Kneesocks is dockerized socks server, with a lot of restriction features like whitelist, blacklist, rate limiting and more.
Our official docker image located ad docker hub.
| Protocol Functionality | V4 | V4a | V5 |
|---|---|---|---|
| Connect | + | + | + |
| Bind | * | * | * |
| Udp Association | - | - | + |
| No authentication | + | + | + |
| Password Authentication | - | - | + |
| IPv4 Address type | + | - | + |
| Domain Address type | - | + | + |
| IPv6 Address type | - | - | + |
| Udp fragmentation | - | - | - |
NOTE: Bind implementation have random behavior and is not ready for production, although you can enable it in config.
| Restrictions Functionality | V4 | V4a | V5 |
|---|---|---|---|
| Whitelist for specific user | + | + | + |
| Blacklist for specific user | + | + | + |
| Prohibit specific command | + | + | + |
| Prohibit specific address type | - | - | + |
| Rate limiting for specific user | * | * | + |
| Maximum simultaneous connections limit for specific user | * | * | + |
| Timeout in seconds for specific protocol command | + | + | + |
NOTE: Socks v4 and v4a protocol not support authentication and users, but you can restrict it anyway.
- SOCKS V4 Protocol
- SOCKS V4a Protocol
- SOCKS V5 Protocol
- Password authentication for socks v5 protocol
For installation guide read the wiki.
- rs/zerolog - For logging to file and console.
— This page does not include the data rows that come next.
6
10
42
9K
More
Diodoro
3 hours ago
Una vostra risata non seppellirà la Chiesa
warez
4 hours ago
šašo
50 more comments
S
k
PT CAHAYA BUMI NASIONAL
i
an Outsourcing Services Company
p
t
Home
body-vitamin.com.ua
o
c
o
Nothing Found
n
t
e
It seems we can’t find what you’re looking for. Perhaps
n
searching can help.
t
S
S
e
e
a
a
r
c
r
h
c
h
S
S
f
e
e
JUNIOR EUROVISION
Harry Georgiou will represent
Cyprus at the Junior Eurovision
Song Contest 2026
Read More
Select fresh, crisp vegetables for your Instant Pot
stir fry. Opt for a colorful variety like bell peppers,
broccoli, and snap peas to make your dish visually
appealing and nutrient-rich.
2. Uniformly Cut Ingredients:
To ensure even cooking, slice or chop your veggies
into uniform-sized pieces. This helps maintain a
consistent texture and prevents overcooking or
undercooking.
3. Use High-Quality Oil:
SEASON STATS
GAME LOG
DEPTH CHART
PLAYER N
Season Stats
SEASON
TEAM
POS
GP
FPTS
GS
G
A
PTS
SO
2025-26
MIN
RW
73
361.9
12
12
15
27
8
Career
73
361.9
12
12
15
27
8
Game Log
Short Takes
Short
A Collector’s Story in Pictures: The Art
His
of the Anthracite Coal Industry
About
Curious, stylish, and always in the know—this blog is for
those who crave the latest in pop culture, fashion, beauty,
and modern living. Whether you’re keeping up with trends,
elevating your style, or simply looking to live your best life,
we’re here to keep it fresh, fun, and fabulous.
- sarulabs/di - For dependency injection and management.
- go-playground/validator - For validating config.
- stretchr/testify - For testing assertions.
- emicpasic/gods - For data structures, like sets and maps.
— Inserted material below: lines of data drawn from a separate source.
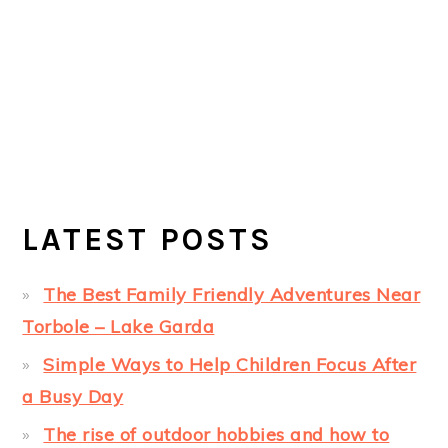
LATEST POSTS
The Best Family Friendly Adventures Near
Torbole – Lake Garda
Simple Ways to Help Children Focus After
a Busy Day
The rise of outdoor hobbies and how to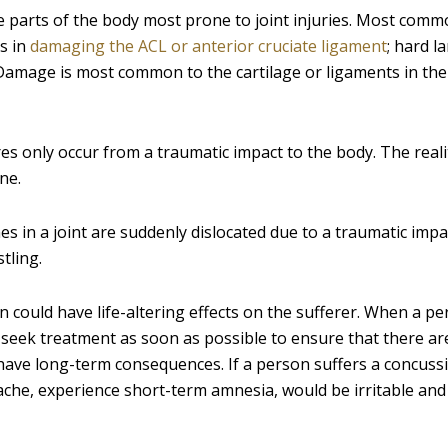
the parts of the body most prone to joint injuries. Most com
ts in
damaging the ACL or anterior cruciate ligament
; hard l
 Damage is most common to the cartilage or ligaments in the
s only occur from a traumatic impact to the body. The reality
ne.
es in a joint are suddenly dislocated due to a traumatic impa
tling.
 could have life-altering effects on the sufferer. When a p
o seek treatment as soon as possible to ensure that there a
 have long-term consequences. If a person suffers a concuss
ache, experience short-term amnesia, would be irritable and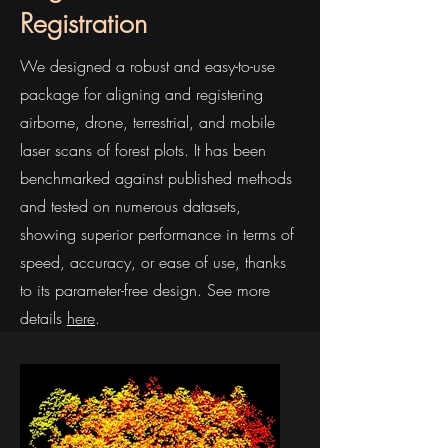
Registration
We designed a robust and easy-to-use
package for aligning and registering
airborne, drone, terrestrial, and mobile
laser scans of forest plots. It has been
benchmarked against published methods
and tested on numerous datasets,
showing superior performance in terms of
speed, accuracy, or ease of use, thanks
to its parameter-free design. See more
details
here
.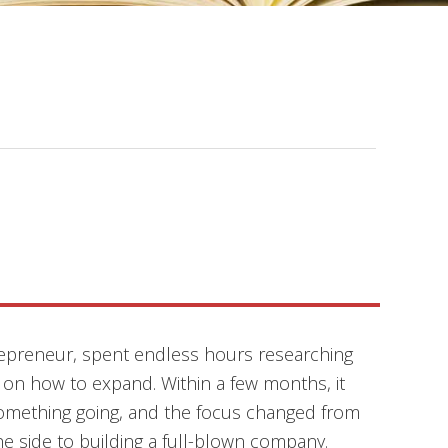
epreneur, spent endless hours researching
 on how to expand. Within a few months, it
something going, and the focus changed from
e side to building a full-blown company.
- urfave/cli - For console argument parsing and management.
Please read CONTRIBUTING.md for details about contributing. See CODE_OF_CONDUCT.md for our code of conduct.
This project is licensed under the MIT License - see the LICENSE file for details
We tested only unix systems:
- Arch linux - during development
- Debian 10 - in production
We not sure that kneesocks will work with another platforms, but who knows? Maybe under certain circumstances it will work.